→ **EXERCISE PROMPT**
Go through the data and report each line that holds the string "support".

→ **Page-level text extractions**
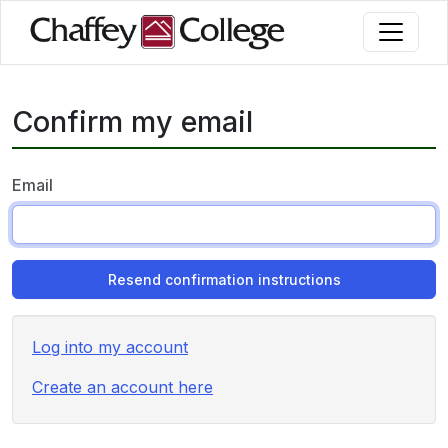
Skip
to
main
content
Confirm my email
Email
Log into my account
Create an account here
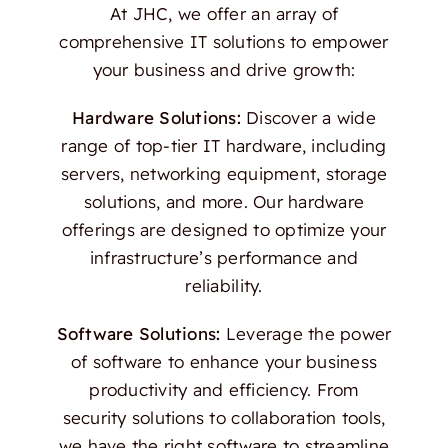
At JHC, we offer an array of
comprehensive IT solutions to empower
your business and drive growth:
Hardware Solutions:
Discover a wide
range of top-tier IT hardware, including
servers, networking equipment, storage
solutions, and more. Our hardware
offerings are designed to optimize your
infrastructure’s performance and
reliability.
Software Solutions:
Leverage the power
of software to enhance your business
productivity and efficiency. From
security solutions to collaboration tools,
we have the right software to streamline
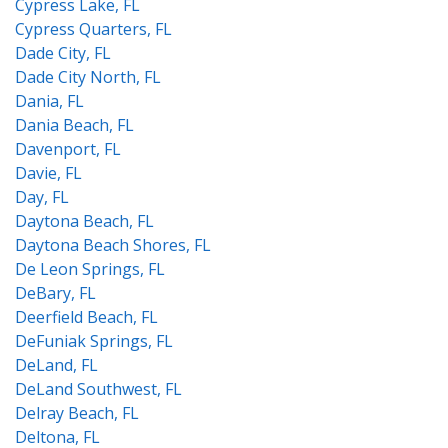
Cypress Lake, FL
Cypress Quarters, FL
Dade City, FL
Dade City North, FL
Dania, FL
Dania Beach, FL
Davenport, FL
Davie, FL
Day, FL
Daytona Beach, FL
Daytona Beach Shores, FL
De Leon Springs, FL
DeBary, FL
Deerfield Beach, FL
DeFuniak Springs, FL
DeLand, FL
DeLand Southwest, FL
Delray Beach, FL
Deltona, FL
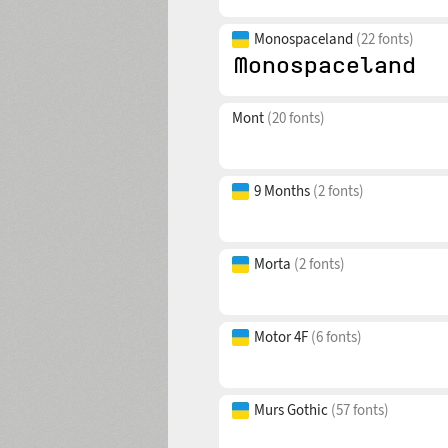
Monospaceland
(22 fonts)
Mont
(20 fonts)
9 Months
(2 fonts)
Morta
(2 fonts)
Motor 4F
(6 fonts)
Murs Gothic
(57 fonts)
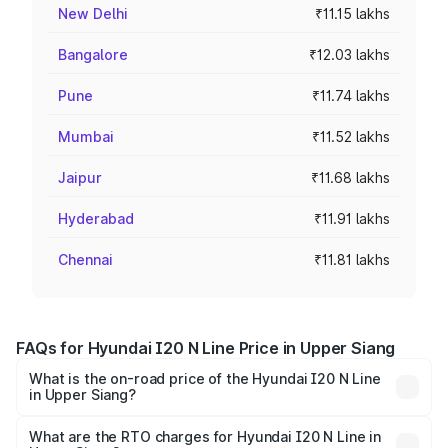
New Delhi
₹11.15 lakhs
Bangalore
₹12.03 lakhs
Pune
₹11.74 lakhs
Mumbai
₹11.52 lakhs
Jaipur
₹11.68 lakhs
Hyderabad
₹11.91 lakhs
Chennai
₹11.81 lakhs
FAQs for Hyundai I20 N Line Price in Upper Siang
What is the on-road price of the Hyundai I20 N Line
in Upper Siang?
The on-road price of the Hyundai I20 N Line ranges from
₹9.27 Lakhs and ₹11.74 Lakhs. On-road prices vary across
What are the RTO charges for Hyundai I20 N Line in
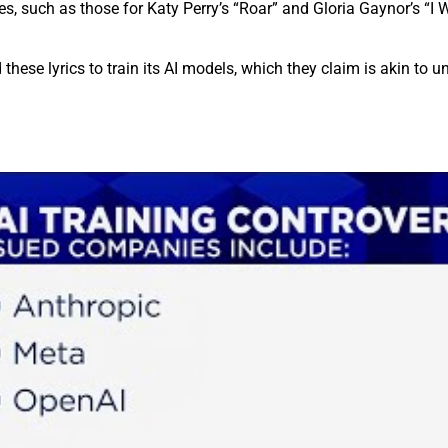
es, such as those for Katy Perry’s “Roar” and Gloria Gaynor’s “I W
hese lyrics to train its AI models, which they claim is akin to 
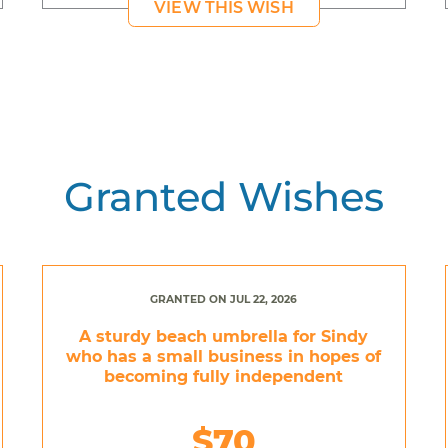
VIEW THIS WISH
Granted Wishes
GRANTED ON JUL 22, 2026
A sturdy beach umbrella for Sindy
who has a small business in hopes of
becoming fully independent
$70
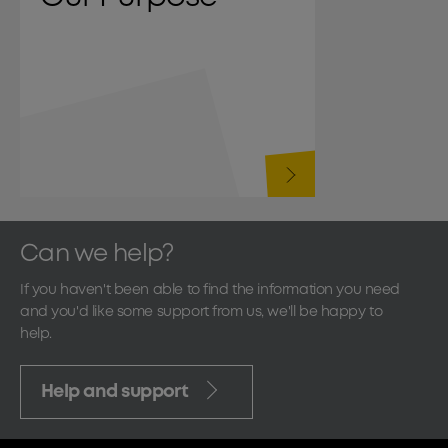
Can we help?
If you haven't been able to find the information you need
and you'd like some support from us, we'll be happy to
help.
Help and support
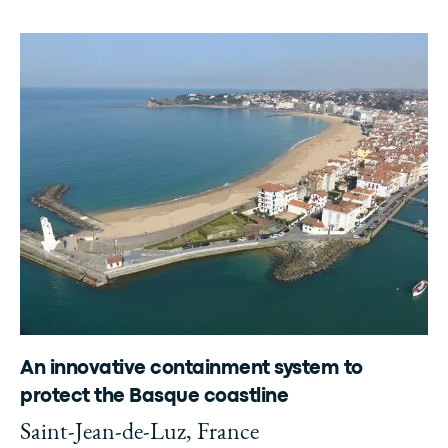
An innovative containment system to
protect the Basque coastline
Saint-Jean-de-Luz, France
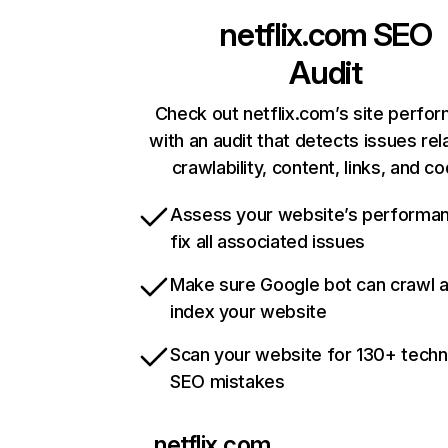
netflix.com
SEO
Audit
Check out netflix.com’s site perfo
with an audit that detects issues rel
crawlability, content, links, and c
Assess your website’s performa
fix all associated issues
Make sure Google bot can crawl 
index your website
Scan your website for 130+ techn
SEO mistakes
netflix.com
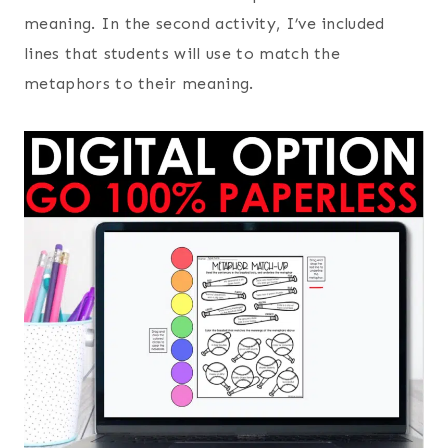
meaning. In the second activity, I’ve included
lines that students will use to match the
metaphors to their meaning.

→ **RESPONSE AREA**
and you'd like some support from us, we'll be happy to
Help and support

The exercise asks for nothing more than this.